At times, Muturi has taken her research beyond the U.S. borders. For example, she examined perceived risk of HIV and AIDS among young adults in Kenya. Risk assessment was placed within the context of alcohol use in relation to physical and mental health. As a foundation, Muturi again drew on Protection Motivation Theory and Social Cognitive Theory. A survey of 402 adults in their early 20s examined how alcohol use can affect risk perception and self-efficacy in relation to sexually transmitted diseases.
Muturi’s areas of expertise have led to several visiting scholar invitations. In 2023, she traveled to Daystar University in Kenya under a Carnegie African Diaspora Fellowship. A few years earlier, she traveled to China as a visiting scholar at the School of International Diplomacy, Jilin University, China. Prior to those experiences, Muturi accepted two other visiting scholar positions, both at institutions in Kenya. She is also on the roster for the Fulbright Senior Specialist Program.
In all, Nancy Muturi’s career was significant at the global level, influenced by the social challenges she experienced first-hand, and formalized by her master’s and doctoral studies at Iowa.
References
Muturi, N., & Issaka, B. (2023).

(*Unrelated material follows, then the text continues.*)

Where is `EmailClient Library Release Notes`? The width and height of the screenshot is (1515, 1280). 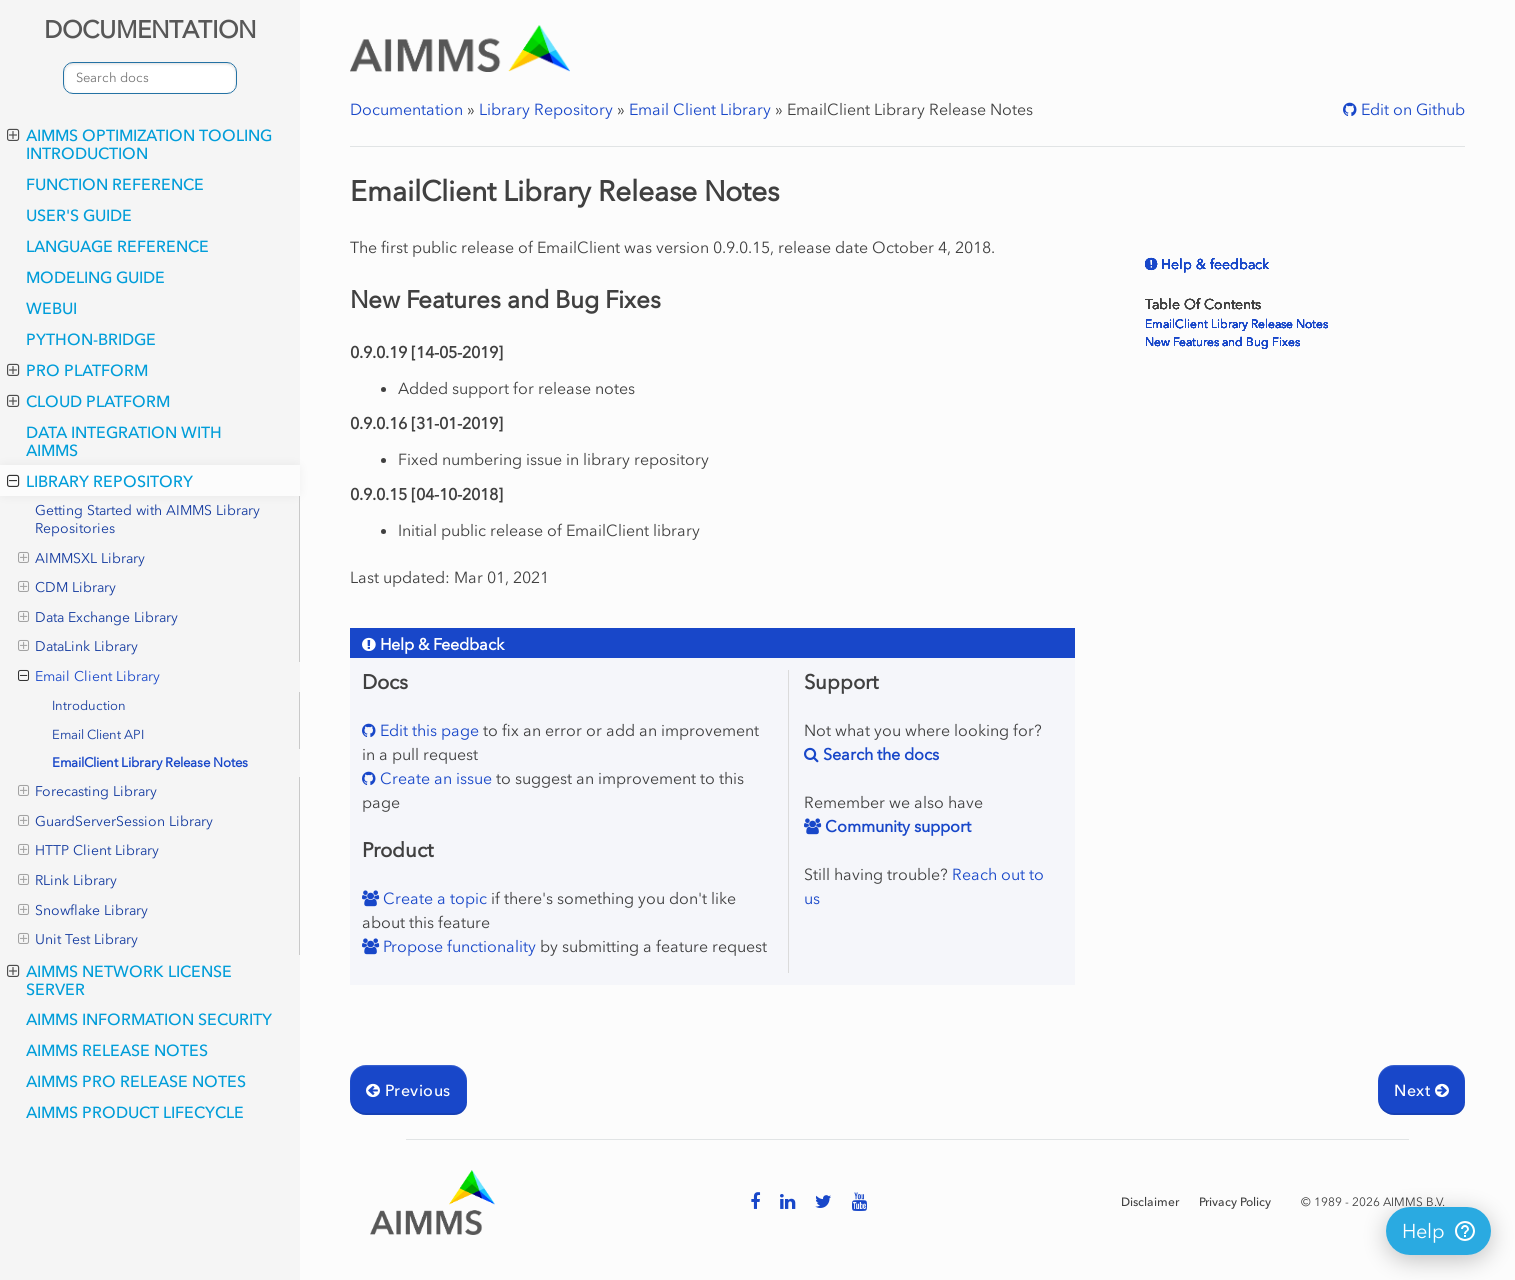 EmailClient Library Release Notes is located at coordinates (150, 762).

Media use and the motivational factors for preventing communicable diseases among African immigrants in the United States. Howard Journal of Communications, 1-23.
Kusuma, M. T. P. L., Al-bashabsheh, Z., Al-bashabsheh, N. T., Parker, M., & Muturi, N. (2023). Examining Weight Stigmatization toward Obese Individuals among Nutrition and Dietetic Students using the Attribution Theory. Indian Journal of Public Health, 67(3), 415-421.
Cozma, R., & Muturi, N. (2021). It’s not all doom and gloom: Protection Motivation Theory factors that reverse the negative impact of social media use on compliance and protective health behaviors. Southwestern Mass Communication Journal, 37(1).
Muturi, N. (2020). Perceived risk of the harmful use of alcohol among young adults in the context of HIV&AIDS in Kenya. Journal of Communication in Healthcare, 13(2), 119–128.